1

I'm fairly proficient in SSIS, but by no means an expert. I have been tasked with importing a fairly complicated fixed width flat file with header and trailer rows. Now, without the header and trailer rows I feel confident I could do this fairly easily. However, I am stumped on how to do this with the extra rows. This is a simplified version for this example. First row is header row, last row trailer row between is any amount of data.

0 201308190102
1 123412341234   MR            JOE              BLOGGS                19810529
1 123412341235   MS            SUE              BLOGGS                19810516
9 201308190102

Columns are in header row : action type 0 = header, today's date YYYYMMDD, sequence number 01, expected row count 02

data row : action type 1,2,3 dependant on create, update, delete, card number 123412341234, title, firstname, lastname, date of birth trailer row : action type 9 = footer, today's date, sequence number, actual row count.

I'll need to do validation checks on the date, sequence number and row count of the files.

Now, I'm not sure how to set this up in the flat file connection manager as the header/trailer detail is in the same position as the card numbers.

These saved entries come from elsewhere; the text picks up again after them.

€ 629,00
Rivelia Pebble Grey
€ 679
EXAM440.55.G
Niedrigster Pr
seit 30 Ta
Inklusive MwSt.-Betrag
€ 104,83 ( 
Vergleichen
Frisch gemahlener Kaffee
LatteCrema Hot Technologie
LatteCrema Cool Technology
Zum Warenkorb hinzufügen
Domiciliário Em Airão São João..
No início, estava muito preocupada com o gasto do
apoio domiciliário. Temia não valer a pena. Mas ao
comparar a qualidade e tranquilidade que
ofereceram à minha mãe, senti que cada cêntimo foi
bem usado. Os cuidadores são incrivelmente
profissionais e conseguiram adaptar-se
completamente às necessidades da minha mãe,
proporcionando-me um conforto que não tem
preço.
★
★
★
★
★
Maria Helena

So my thinking is split the header and trailer rows out by row number and end of file or something? Would I need to split them both out in a script task? Would I need to setup the flat file connection line by line and split out the columns by script task?

halfer
  • 19,824
  • 17
  • 99
  • 186
jhowe
  • 10,198
  • 19
  • 48
  • 66
  • Headers can be skipped. Footers, unfortunately throw a spanner into the works. How many rows would you guesstimate the file to average? – billinkc Aug 19 '13 at 22:30
  • And the expected row count in header and footer, that is exclusive of the header and footer? Mainframe folks I dealt with always used *inclusive* – billinkc Aug 19 '13 at 22:31
  • hi billin, the system i'm creating would need to deal with creating new records, updating records, marking records as inactive anything up to and over 100000 records in one file... – jhowe Aug 20 '13 at 10:14

2 Answers2

2

If you can confidently determine the header and footer rows from the data, I suggest using a conditional split. For example, in a past project the first two characters of the header and footer rows were "HR" and "TR" respectively.

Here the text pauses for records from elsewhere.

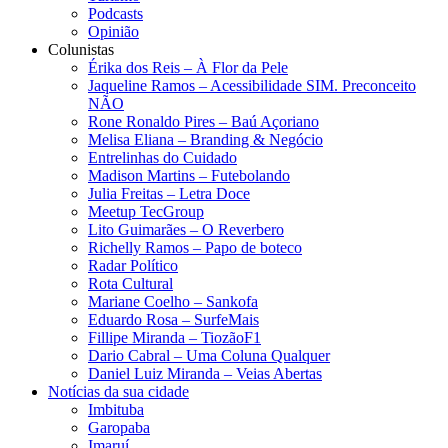
Podcasts
Opinião
Colunistas
Érika dos Reis​ – À Flor da Pele
Jaqueline Ramos – Acessibilidade SIM. Preconceito
NÃO
Rone Ronaldo Pires – Baú Açoriano
Melisa Eliana – Branding & Negócio
Entrelinhas do Cuidado
Madison Martins – Futebolando
Julia Freitas​ – Letra Doce
Meetup TecGroup
Lito Guimarães – O Reverbero
Richelly Ramos​ – Papo de boteco
Radar Político
Rota Cultural
Mariane Coelho – Sankofa
Eduardo Rosa​ – SurfeMais
Fillipe Miranda – TiozãoF1
Dario Cabral – Uma Coluna Qualquer
Daniel Luiz Miranda – Veias Abertas
Notícias da sua cidade
Imbituba
Garopaba
Imaruí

With that convention I was able separate the rows I actually needed to process. In a separate path I did some validation based on header row data. Finally, I merged the two paths as I used the date in the header for a processing date column in destination table.

enter image description here

halfer
  • 19,824
  • 17
  • 99
  • 186
Mike Henderson
  • 1,305
  • 15
  • 27
  • 1
    hi thanks for your help, so how do i setup the flat file connection manager? if i split it out by columns it seems to be out of alignment in the preview... – jhowe Aug 20 '13 at 15:02
  • What I had in mind was not splitting up columns, but sending each row down a different path depending on the data. So the header-footer data goes in one bucket, row data in another. It's a bit more complicated than I am letting on. But once the data is split apart, then one can do validations and transformations, and then load based on validation results. – Mike Henderson Aug 21 '13 at 00:16
  • ok so again how do i setup the flat file connection manager? do i need to parse everything as one column and split out with a script component? As i don't see how it will work defining columns in manager as everything is out of alignment after header row... – jhowe Aug 21 '13 at 08:15
  • I set up a normal flat file connection with one column set to the width of the row. Then I use the `Derived Column` transformation to slice up individual columns using a `SUBSTRING` function in the expression. – Mike Henderson Aug 21 '13 at 12:16
0

If you have some experience coding in c# I would recommend a scrip task. I ran into the same problem while parsing some license files and it seemed to be the only way to parse more complex files correctly.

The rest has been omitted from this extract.